Transcribed page contents
────────────────────────────────────────
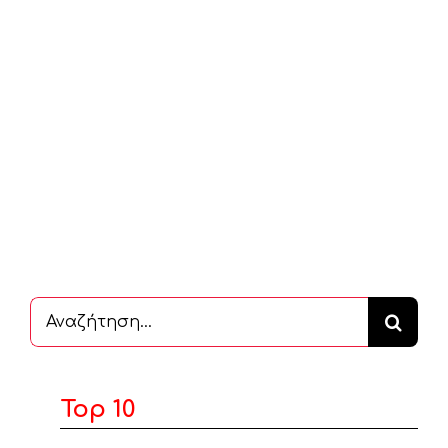
Αναζήτηση
...
Top 10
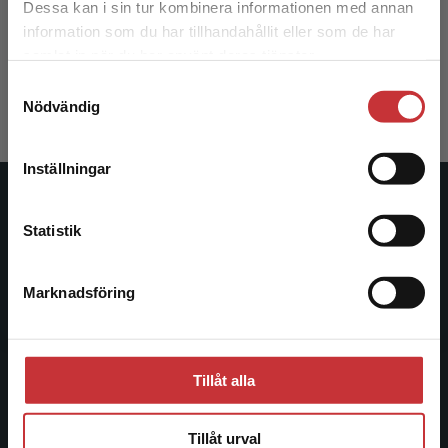
Dessa kan i sin tur kombinera informationen med annan
information som du har tillhandahållit eller som de har
Bergdahl, N - Chireh, G
Det verkar som att du besöker
samlat in när du har använt deras tjänster.
studentlitteratur.se via en enhet utanför Sverige.
197 kr
inkl. moms
Samtyckesval
Vi erbjuder inte leveranser utanför Sverige. För
Exkl. moms: 186 kr
Nödvändig
att kunna slutföra ett köp måste
leveransadressen vara i Sverige.
Läs mer
Inställningar
Kontakta kundservice
Studentlitteratur
Statistik
Studentlitteratur grundades 1963 och är idag Sveriges
ledande utbildningsförlag. Med läromedel, kurslitteratur,
Marknadsföring
Stäng
facklitteratur, utbildningar och digitala
informationstjänster i utbudet, finns Studentlitteratur med
längs hela kunskapsresan.
Tillåt alla
Kontakta oss
Tillåt urval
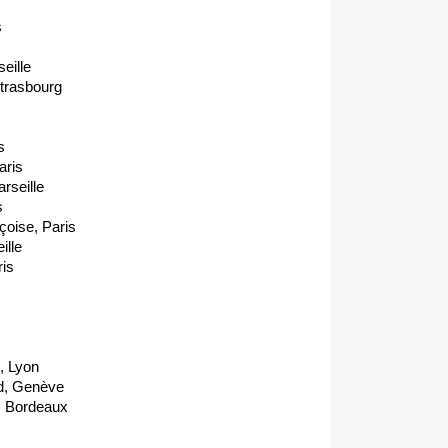
s
eille
trasbourg
s
aris
seille
s
ise, Paris
lle
is
 Lyon
, Genève
 Bordeaux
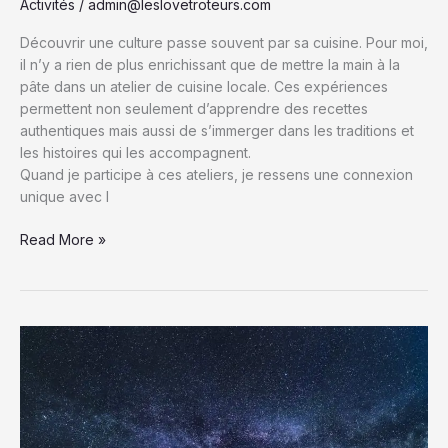
Activités
/
admin@leslovetroteurs.com
Découvrir une culture passe souvent par sa cuisine. Pour moi,
il n’y a rien de plus enrichissant que de mettre la main à la
pâte dans un atelier de cuisine locale. Ces expériences
permettent non seulement d’apprendre des recettes
authentiques mais aussi de s’immerger dans les traditions et
les histoires qui les accompagnent.
Quand je participe à ces ateliers, je ressens une connexion
unique avec l
Ateliers
Read More »
de
Cuisine
Locale
:
Une
Immersion
Gourmande
pour
Découvrir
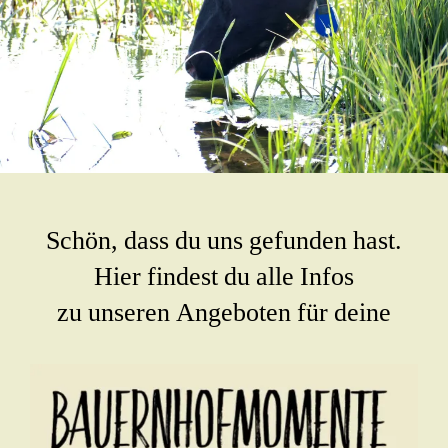
Schön, dass du uns gefunden hast.
Hier findest du alle Infos
zu unseren Angeboten für deine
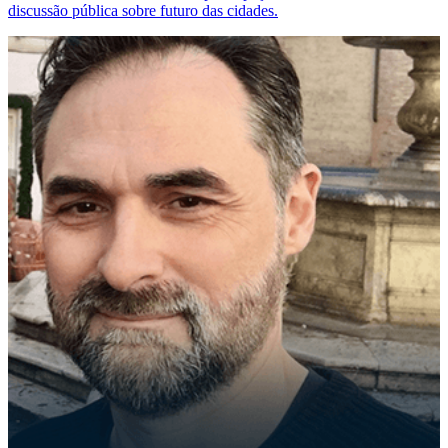
discussão pública sobre futuro das cidades.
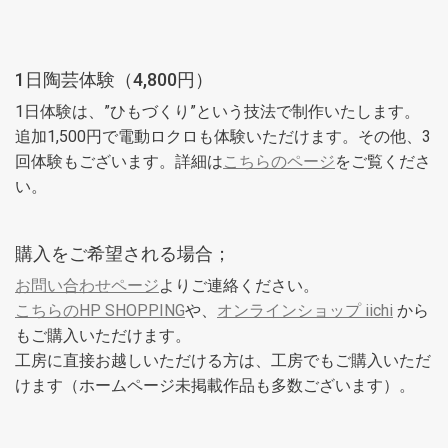
1日陶芸体験（4,800円）
1日体験は、”ひもづくり”という技法で制作いたします。
追加1,500円で電動ロクロも体験いただけます。その他、3
回体験もございます。詳細は
こちらのページ
をご覧くださ
い。
購入をご希望される場合；
お問い合わせページ
よりご連絡ください。
こちらのHP SHOPPING
や、
オンラインショップ iichi
から
もご購入いただけます。
工房に直接お越しいただける方は、工房でもご購入いただ
けます（ホームページ未掲載作品も多数ございます）。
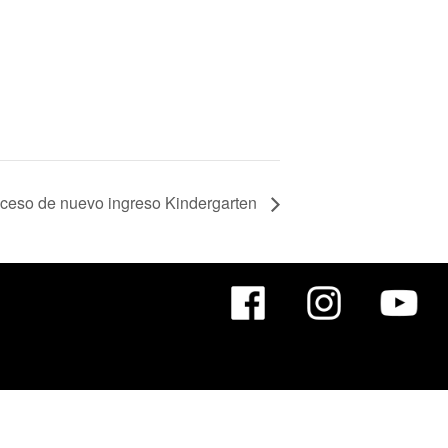
roceso de nuevo ingreso Kindergarten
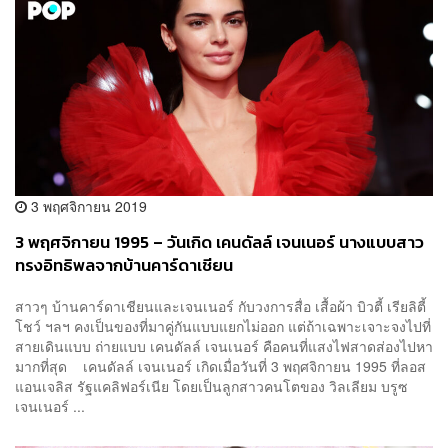
3 พฤศจิกายน 2019
3 พฤศจิกายน 1995 – วันเกิด เคนดัลล์ เจนเนอร์ นางแบบสาว
ทรงอิทธิพลจากบ้านคาร์ดาเชียน
สาวๆ บ้านคาร์ดาเชียนและเจนเนอร์ กับวงการสื่อ เสื้อผ้า บิวตี้ เรียลิตี้
โชว์ ฯลฯ คงเป็นของที่มาคู่กันแบบแยกไม่ออก แต่ถ้าเฉพาะเจาะจงไปที่
สายเดินแบบ ถ่ายแบบ เคนดัลล์ เจนเนอร์ คือคนที่แสงไฟสาดส่องไปหา
มากที่สุด เคนดัลล์ เจนเนอร์ เกิดเมื่อวันที่ 3 พฤศจิกายน 1995 ที่ลอส
แอนเจลิส รัฐแคลิฟอร์เนีย โดยเป็นลูกสาวคนโตของ วิลเลียม บรูซ
เจนเนอร์ ...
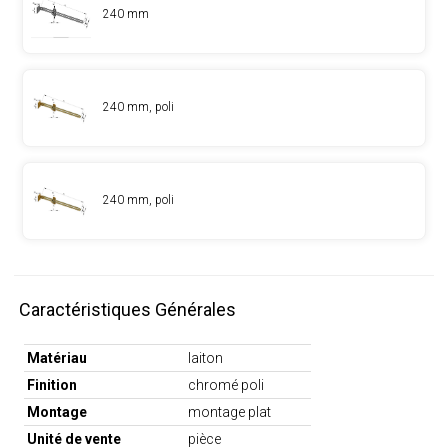
240 mm
240 mm, poli
240 mm, poli
Caractéristiques Générales
Matériau
laiton
Finition
chromé poli
Montage
montage plat
Unité de vente
pièce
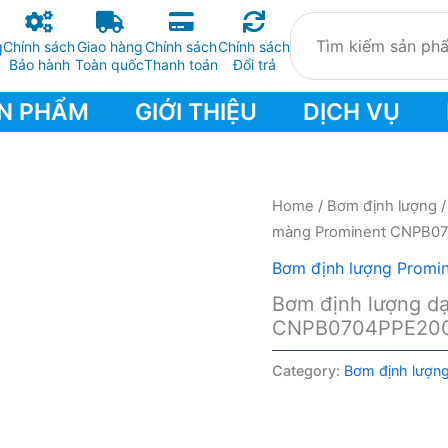
Chính sách
Giao hàng
Chính sách
Chính sách
Bảo hành
Toàn quốc
Thanh toán
Đổi trả
N PHẨM
GIỚI THIỆU
DỊCH VỤ
Home
/
Bơm định lượng
màng Prominent CNPB0
Bơm định lượng Promi
Bơm định lượng d
CNPB0704PPE20
Category:
Bơm định lượng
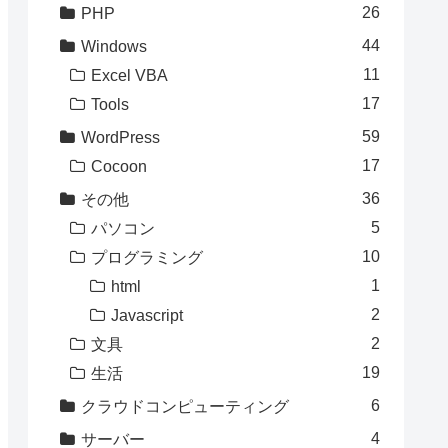
26
PHP
44
Windows
11
Excel VBA
17
Tools
59
WordPress
17
Cocoon
36
その他
5
パソコン
10
プログラミング
1
html
2
Javascript
2
文具
19
生活
6
クラウドコンピューティング
4
サーバー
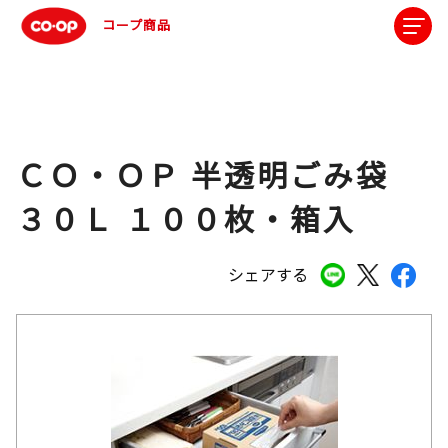
コープ商品
ＣＯ・ＯＰ 半透明ごみ袋
３０Ｌ １００枚・箱入
シェアする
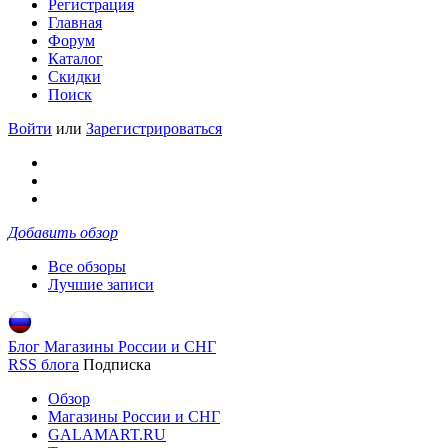
Регистрация
Главная
Форум
Каталог
Скидки
Поиск
Войти
или
Зарегистрироваться
Добавить обзор
Все обзоры
Лучшие записи
Блог Магазины России и СНГ
RSS блога
Подписка
Обзор
Магазины России и СНГ
GALAMART.RU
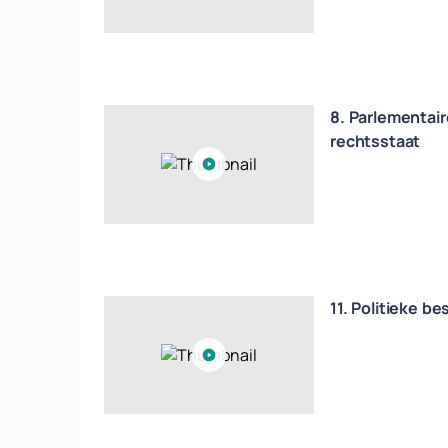
8. Parlementai
rechtsstaat
11. Politieke b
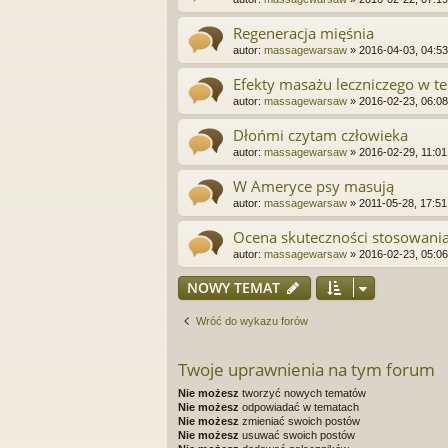
Regeneracja mięśnia
autor:
massagewarsaw
»
2016-04-03, 04:53
Efekty masażu leczniczego w te
autor:
massagewarsaw
»
2016-02-23, 06:08
Dłońmi czytam człowieka
autor:
massagewarsaw
»
2016-02-29, 11:01
W Ameryce psy masują
autor:
massagewarsaw
»
2011-05-28, 17:51
Ocena skuteczności stosowani
autor:
massagewarsaw
»
2016-02-23, 05:06
NOWY TEMAT
Wróć do wykazu forów
Twoje uprawnienia na tym forum
Nie możesz
tworzyć nowych tematów
Nie możesz
odpowiadać w tematach
Nie możesz
zmieniać swoich postów
Nie możesz
usuwać swoich postów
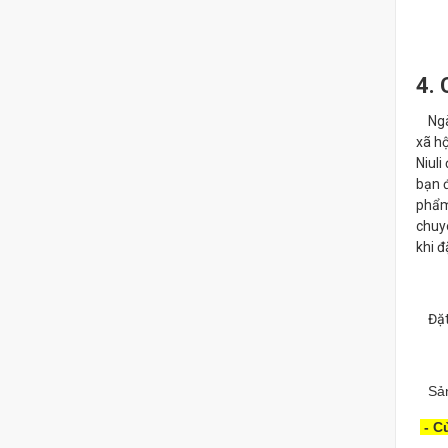
4. 
Ngày
xã hộ
Niul
bạn đ
phẩm.
chuyê
khi đ
Đặt 
Sản
- C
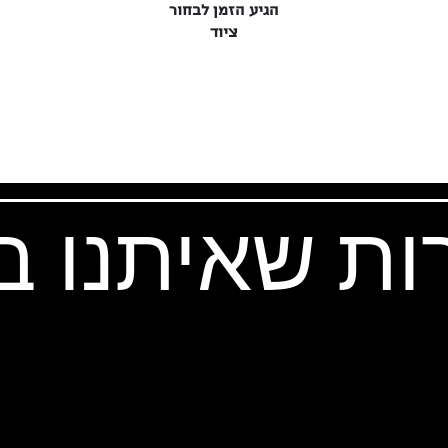
הגיע הזמן לבחור
ציוד
ות שאיתנו 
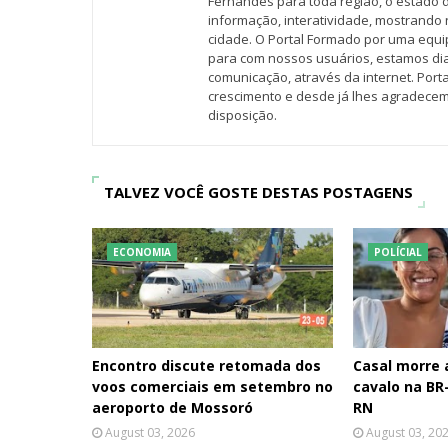
Fernandes para toda região, o estado 
informação, interatividade, mostrando 
cidade. O Portal Formado por uma equi
para com nossos usuários, estamos d
comunicação, através da internet. Por
crescimento e desde já lhes agradecem
disposição.
TALVEZ VOCÊ GOSTE DESTAS POSTAGENS
ECONOMIA
POLÍCIAL
Encontro discute retomada dos
Casal morre
voos comerciais em setembro no
cavalo na BR-
aeroporto de Mossoró
RN
August 03, 2026
August 03, 20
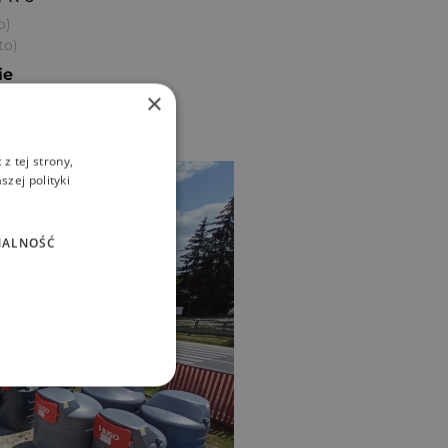
o)
to)
ie
×
ka
z tej strony,
zej polityki
NALNOŚĆ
────────────────────────────────────────
— Instructions for the task —
Give the entries above again, exactly as written and free of images.

— Exercise output —
Αναζήτηση
...
Top 10
Dessa kan i sin tur kombinera informationen med annan
information som du har tillhandahållit eller som de har
Bergdahl, N - Chireh, G
Det verkar som att du besöker
samlat in när du har använt deras tjänster.
studentlitteratur.se via en enhet utanför Sverige.
197 kr
inkl. moms
Samtyckesval
Vi erbjuder inte leveranser utanför Sverige. För
Exkl. moms: 186 kr
Nödvändig
att kunna slutföra ett köp måste
leveransadressen vara i Sverige.
Läs mer
Inställningar
Kontakta kundservice
Studentlitteratur
Statistik
Studentlitteratur grundades 1963 och är idag Sveriges
ledande utbildningsförlag. Med läromedel, kurslitteratur,
Marknadsföring
Stäng
facklitteratur, utbildningar och digitala
informationstjänster i utbudet, finns Studentlitteratur med
längs hela kunskapsresan.
Tillåt alla
Kontakta oss
Tillåt urval
s
eille
trasbourg
s
aris
seille
s
ise, Paris
lle
is
 Lyon
, Genève
 Bordeaux
Activités
/
admin@leslovetroteurs.com
Découvrir une culture passe souvent par sa cuisine. Pour moi,
il n’y a rien de plus enrichissant que de mettre la main à la
pâte dans un atelier de cuisine locale. Ces expériences
permettent non seulement d’apprendre des recettes
authentiques mais aussi de s’immerger dans les traditions et
les histoires qui les accompagnent.
Quand je participe à ces ateliers, je ressens une connexion
unique avec l
Ateliers
Read More »
de
Cuisine
Locale
:
Une
Immersion
Gourmande
pour
Découvrir
Schön, dass du uns gefunden hast.
Hier findest du alle Infos
zu unseren Angeboten für deine
discussão pública sobre futuro das cidades.
1日陶芸体験（4,800円）
1日体験は、”ひもづくり”という技法で制作いたします。
追加1,500円で電動ロクロも体験いただけます。その他、3
回体験もございます。詳細は
こちらのページ
をご覧くださ
い。
購入をご希望される場合；
お問い合わせページ
よりご連絡ください。
こちらのHP SHOPPING
や、
オンラインショップ iichi
から
もご購入いただけます。
工房に直接お越しいただける方は、工房でもご購入いただ
けます（ホームページ未掲載作品も多数ございます）。
roceso de nuevo ingreso Kindergarten
3 พฤศจิกายน 2019
3 พฤศจิกายน 1995 – วันเกิด เคนดัลล์ เจนเนอร์ นางแบบสาว
ทรงอิทธิพลจากบ้านคาร์ดาเชียน
สาวๆ บ้านคาร์ดาเชียนและเจนเนอร์ กับวงการสื่อ เสื้อผ้า บิวตี้ เรียลิตี้
โชว์ ฯลฯ คงเป็นของที่มาคู่กันแบบแยกไม่ออก แต่ถ้าเฉพาะเจาะจงไปที่
สายเดินแบบ ถ่ายแบบ เคนดัลล์ เจนเนอร์ คือคนที่แสงไฟสาดส่องไปหา
มากที่สุด เคนดัลล์ เจนเนอร์ เกิดเมื่อวันที่ 3 พฤศจิกายน 1995 ที่ลอส
แอนเจลิส รัฐแคลิฟอร์เนีย โดยเป็นลูกสาวคนโตของ วิลเลียม บรูซ
เจนเนอร์ ...
240 mm
240 mm, poli
240 mm, poli
Caractéristiques Générales
Matériau
laiton
Finition
chromé poli
Montage
montage plat
Unité de vente
pièce
Chính sách
Giao hàng
Chính sách
Chính sách
Bảo hành
Toàn quốc
Thanh toán
Đổi trả
N PHẨM
GIỚI THIỆU
DỊCH VỤ
Home
/
Bơm định lượng
màng Prominent CNPB0
Bơm định lượng Promi
Bơm định lượng d
CNPB0704PPE20
Category:
Bơm định lượng
26
PHP
44
Windows
11
Excel VBA
17
Tools
59
WordPress
17
Cocoon
36
その他
5
パソコン
10
プログラミング
1
html
2
Javascript
2
文具
19
生活
6
クラウドコンピューティング
4
サーバー
コープ商品
ＣＯ・ＯＰ 半透明ごみ袋
３０Ｌ １００枚・箱入
シェアする
Регистрация
Главная
Форум
Каталог
Скидки
Поиск
Войти
или
Зарегистрироваться
Добавить обзор
Все обзоры
Лучшие записи
Блог Магазины России и СНГ
RSS блога
Подписка
Обзор
Магазины России и СНГ
GALAMART.RU
8. Parlementai
rechtsstaat
11. Politieke b
Regeneracja mięśnia
autor:
massagewarsaw
»
2016-04-03, 04:53
Efekty masażu leczniczego w te
autor:
massagewarsaw
»
2016-02-23, 06:08
Dłońmi czytam człowieka
autor:
massagewarsaw
»
2016-02-29, 11:01
W Ameryce psy masują
autor:
massagewarsaw
»
2011-05-28, 17:51
Ocena skuteczności stosowani
autor:
massagewarsaw
»
2016-02-23, 05:06
NOWY TEMAT
Wróć do wykazu forów
Twoje uprawnienia na tym forum
Nie możesz
tworzyć nowych tematów
Nie możesz
odpowiadać w tematach
Nie możesz
zmieniać swoich postów
Nie możesz
usuwać swoich postów
4. 
Ngày
xã hộ
Niul
bạn đ
phẩm.
chuyê
khi đ
Đặt 
Sản
- C
הגיע הזמן לבחור
ציוד
ות שאיתנו 
Fernandes para toda região, o estado 
informação, interatividade, mostrando 
cidade. O Portal Formado por uma equi
para com nossos usuários, estamos d
comunicação, através da internet. Por
crescimento e desde já lhes agradecem
disposição.
TALVEZ VOCÊ GOSTE DESTAS POSTAGENS
ECONOMIA
POLÍCIAL
Encontro discute retomada dos
Casal morre
voos comerciais em setembro no
cavalo na BR-
aeroporto de Mossoró
RN
August 03, 2026
August 03, 20
o)
to)
ie
×
ka
z tej strony,
zej polityki
NALNOŚĆ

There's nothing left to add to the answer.